TASK INSTRUCTIONS.
Could you set down the listing below exactly, leaving out its pictures?

GIVEN RECORDS.

★ ★ ★ ★ ★

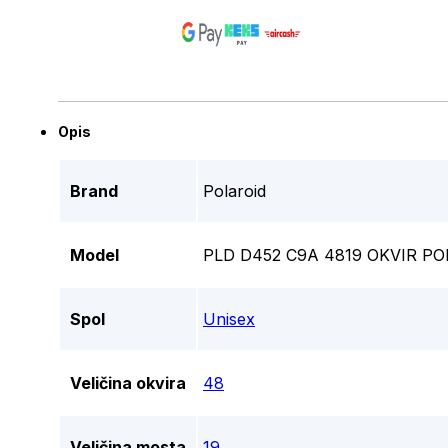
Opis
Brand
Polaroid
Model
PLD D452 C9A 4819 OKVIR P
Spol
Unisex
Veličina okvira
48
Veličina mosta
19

★ ★ ★ ★ ★

RESULT OF THE TASK.
Opis
Brand
Polaroid
Model
PLD D452 C9A 4819 OKVIR P
Spol
Unisex
Veličina okvira
48
Veličina mosta
19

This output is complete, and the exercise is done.